Séance en hémicycle du 10 février 2016 à 15h00
Dépôt du rapport annuel de la cour des comptes

Didier Migaud, Premier président de la Cour des comptes :

Son bilan est très négatif à court terme pour la Caisse des dépôts et consignations, dont le choix stratégique devra bien sûr être apprécié sur le long terme.

Les juridictions financières sont conduites, dans leurs travaux, à étudier la capacité des gestionnaires publics à mener des projets ambitieux jusqu’au bout de la logique qui sous-tend ces derniers. Le versement de la solde des militaires illustre bien les difficultés que l’on peut rencontrer pour mener une réforme à son terme, surtout lorsque cette réforme passe par la refonte d’un système d’information. Les exemples des facteurs, dont la profession est confrontée à la baisse du volume de courrier, et de l’archéologie préventive invitent quant à eux à aller plus loin dans l’effort de modernisation et d’adaptation.

Autre enseignement de nos contrôles : une réforme, une fois décidée, gagne à être menée rapidement et résolument. Faute d’un bon calendrier et d’un bon rythme, le résultat est souvent éloigné de l’objectif fixé, et plus coûteux. Lorsque des réformes ont été engagées, leur conduite suppose que le cap soit maintenu. C’est notamment le cas de la réforme des organismes payeurs des aides agricoles, caractérisée par des retards.

La réforme de l’inspection du travail montre, par défaut, l’utilité des réflexes de bon sens que je viens d’énumérer. Il est sans doute regrettable que ce service ait connu, depuis dix ans, des réformes successives, dont les finalités n’ont été que progressivement définies. Le climat de travail et les résultats en ont été affectés. La Cour recommande que sa modernisation soit menée à son terme rapidement.
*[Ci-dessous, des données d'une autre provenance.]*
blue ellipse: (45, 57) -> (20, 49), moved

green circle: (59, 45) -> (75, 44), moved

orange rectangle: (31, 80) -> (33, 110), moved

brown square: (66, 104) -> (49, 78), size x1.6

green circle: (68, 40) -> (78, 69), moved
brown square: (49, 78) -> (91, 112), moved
Nos contrôles mettent en évidence la nécessité d’une plus grande clarté, d’une plus grande sélectivité, d’une plus grande efficacité et d’une plus grande efficience de l’action publique : c’est mon troisième et dernier message.
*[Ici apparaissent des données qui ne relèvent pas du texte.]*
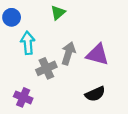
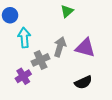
green triangle: (58, 13) -> (67, 11), moved
purple cross: (23, 97) -> (23, 76), moved, turned 35

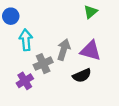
green triangle: (67, 11) -> (91, 12), moved
black semicircle: (83, 82) -> (82, 75), moved

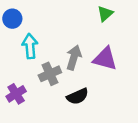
black semicircle: (82, 75) -> (78, 96), moved
purple cross: (25, 81) -> (16, 94), moved

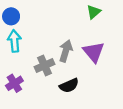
cyan arrow: (30, 46) -> (14, 41), moved
purple triangle: (105, 59) -> (94, 52), turned 35

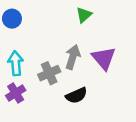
green triangle: (94, 12) -> (84, 15), moved
cyan arrow: (14, 41) -> (16, 63), moved

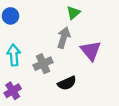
gray arrow: (73, 57) -> (64, 38), moved
purple cross: (16, 93) -> (13, 91), moved

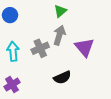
green triangle: (73, 13) -> (60, 11), moved
gray cross: (43, 64) -> (40, 48), moved

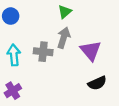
gray cross: (40, 48) -> (43, 52), turned 30
black semicircle: (62, 77) -> (97, 83), moved

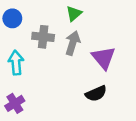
gray cross: (43, 52) -> (43, 37), moved
black semicircle: (97, 83) -> (96, 94), moved

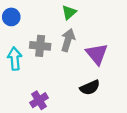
gray cross: (43, 37) -> (40, 46), moved
purple cross: (15, 103) -> (39, 100), moved

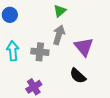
gray cross: (40, 46) -> (40, 52), moved
black semicircle: (90, 87) -> (78, 76), turned 66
Pour répondre à ces attentes, les pouvoirs publics doivent envisager la suppression des structures dont l’utilité n’est plus démontrée, clarifier les orientations des politiques publiques qu’ils lancent et s’y tenir, susciter enfin un sursaut de responsabilité individuelle et collective.

Deux structures publiques font l’objet d’une analyse dans le rapport annuel de 2016, lequel conclut à la nécessité de programmer très rapidement leur extinction. La première est l’Institut français du cheval et de l’équitation, la seconde est le Fonds de solidarité, dont les missions de collecte pourraient être confiées à un réseau de recouvrement tel que celui de la direction générale des finances publiques ou l’Agence centrale des organismes de sécurité sociale, l’ACOSS.

Plusieurs politiques publiques pâtissent par ailleurs du manque de clarté des orientations retenues ou de la difficulté à s’y tenir. Le rapport évoque les théâtres nationaux, ou encore la politique de la ville.

La Cour revient aussi sur le cas du Centre national de la fonction publique territoriale – CNFPT.